John Lewis, left, puts a wedding ring on the hand of Stuart Gaffney as they exchange marriage vows at San Francisco's city hall on June 17

Nov. 4 may have been a joyous day for liberals, but it wasn't a great day for lesbians and gays. Three big states — Arizona, California and Florida — voted to change their constitutions to define marriage as a heterosexuals-only institution. The losses cut deep on the gay side. Arizona had rejected just such a constitutional amendment only two years ago. It had been the first and only state to have rebuffed a constitutional ban on marriage equality. In Florida, where the law requires constitutional amendments to win by 60%, a marriage amendment passed with disturbing ease, 62.1% to 37.9%.

And then there was California. Gay strategists working for marriage equality in this election cycle had focused most of their attention on that state. Losing there dims hopes that shimmered brightly just a few weeks ago — hopes that in an Obama America, straight people would be willing to let gay people have the basic right to equality in their personal relationships. It appears not.

The California vote was close but not razor-thin: as of 10 a.m. P.T., with 96.4% of precincts reporting, gays had lost 52.2% to 47.8%. Obama did not suffer the much-discussed "Bradley effect" this year, but it appears that gay people were afflicted by some version of it. As of late October, a Field Poll found that the pro-gay side was winning 49% to 44%, with 7% undecided. But gays could not quite make it to 49% on Election Day, meaning a few people may have been unwilling to tell pollsters that they intended to vote against equal marriage rights.
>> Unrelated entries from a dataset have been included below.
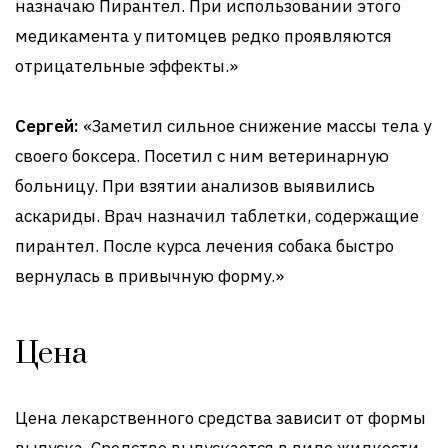
назначаю Пирантел. При использовании этого
медикамента у питомцев редко проявляются
отрицательные эффекты.»
Сергей:
«Заметил сильное снижение массы тела у
своего боксера. Посетил с ним ветеринарную
больницу. При взятии анализов выявились
аскариды. Врач назначил таблетки, содержащие
пирантел. После курса лечения собака быстро
вернулась в привычную форму.»
Цена
Цена лекарственного средства зависит от формы
выпуска. Средство выпускается в виде жидкости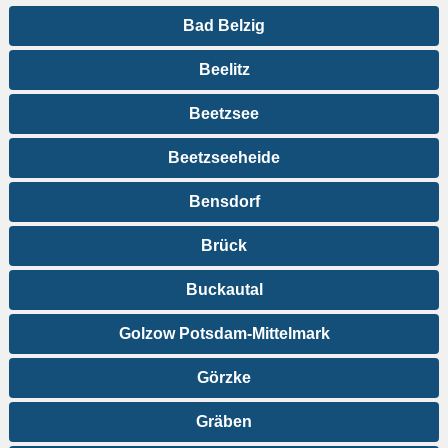
Bad Belzig
Beelitz
Beetzsee
Beetzseeheide
Bensdorf
Brück
Buckautal
Golzow Potsdam-Mittelmark
Görzke
Gräben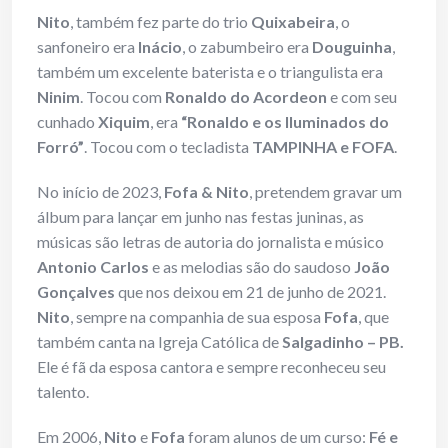
Nito
, também fez parte do trio
Quixabeira
, o
sanfoneiro era
Inácio
, o zabumbeiro era
Douguinha
,
também um excelente baterista e o triangulista era
Ninim
. Tocou com
Ronaldo do Acordeon
e com seu
cunhado
Xiquim
, era
“Ronaldo e os Iluminados do
Forró”
. Tocou com o tecladista
TAMPINHA e FOFA
.
No início de 2023,
Fofa & Nito
, pretendem gravar um
álbum para lançar em junho nas festas juninas, as
músicas são letras de autoria do jornalista e músico
Antonio Carlos
e as melodias são do saudoso
João
Gonçalves
que nos deixou em 21 de junho de 2021.
Nito
, sempre na companhia de sua esposa
Fofa
, que
também canta na Igreja Católica de
Salgadinho – PB.
Ele é fã da esposa cantora e sempre reconheceu seu
talento.
Em 2006,
Nito
e
Fofa
foram alunos de um curso:
Fé e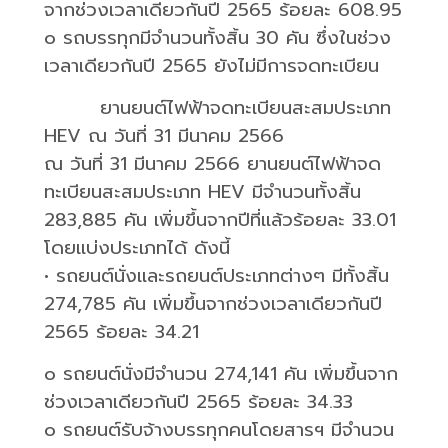
จากช่วงเวลาเดียวกันปี
2565
ร้อยละ
608.95
o
รถบรรทุกมีจำนวนทั้งสิ้น
30
คัน ซึ่งในช่วง
เวลาเดียวกันปี
2565
ยังไม่มีการจดทะเบียน
ยานยนต์ไฟฟ้าจดทะเบียนสะสมประเภท
HEV
ณ วันที่
31
มีนาคม
2566
ณ วันที่
31
มีนาคม
2566
ยานยนต์ไฟฟ้าจด
ทะเบียนสะสมประเภท
HEV
มีจำนวนทั้งสิ้น
283,885
คัน เพิ่มขึ้นจากปีที่แล้วร้อยละ
33.01
โดยแบ่งประเภทได้ ดังนี้
•
รถยนต์นั่งและรถยนต์ประเภทต่างๆ มีทั้งสิ้น
274,785
คัน เพิ่มขึ้นจากช่วงเวลาเดียวกันปี
2565
ร้อยละ
34.21
o
รถยนต์นั่งมีจำนวน
274,141
คัน เพิ่มขึ้นจาก
ช่วงเวลาเดียวกันปี
2565
ร้อยละ
34.33
o
รถยนต์รับจ้างบรรทุกคนโดยสารฯ มีจำนวน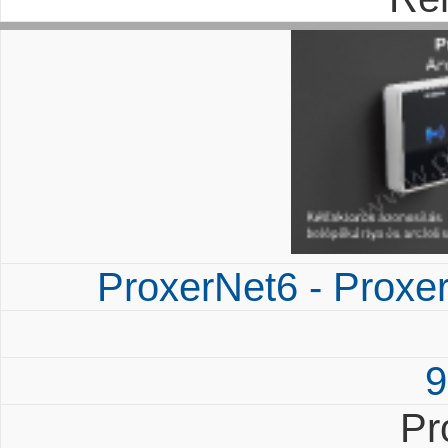
ProxerNet6 - Proxe
9
Pr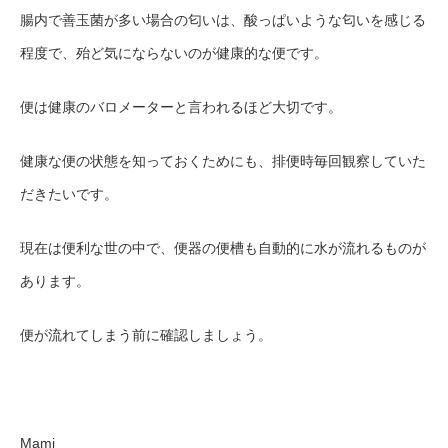
腸内で善玉菌が多い場合の匂いは、酸っぱいような匂いを感じる
程度で、殆ど気にならないのが健康的な便です。
便は健康のバロメーターと言われるほど大切です。
健康な便の状態を知っておくためにも、排便時毎回観察していた
だきたいです。
現在は便利な世の中で、便器の便槽も自動的に水が流れるものが
あります。
便が流れてしまう前に確認しましょう。
Mami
Gays are used to losing these constitutional amendment battles — as I said, Arizona was the only exception — but gay activists cannot claim they didn't have the money to wage the California fight. According to an analysis of the most recent reports from the California secretary of state, the pro-equality side raised an astonishing $43.6 million, compared with just $29.8 million for those who succeeded in keeping gays from marrying. The money the gay side raised is surprising for two reasons: first, the cash-Hoover known as the Obama campaign was sucking down millions of dollars a day from the nation's liberals. Many gays expected it to be difficult to raise money to fight Proposition 8 and its plan to outlaw same-sex marriage from Democrats eager to give to Obama and to the outside 527 groups supporting him. As recently as August, one of the nation's top gay political givers told me that he expected the gay side to raise no more than $25 million.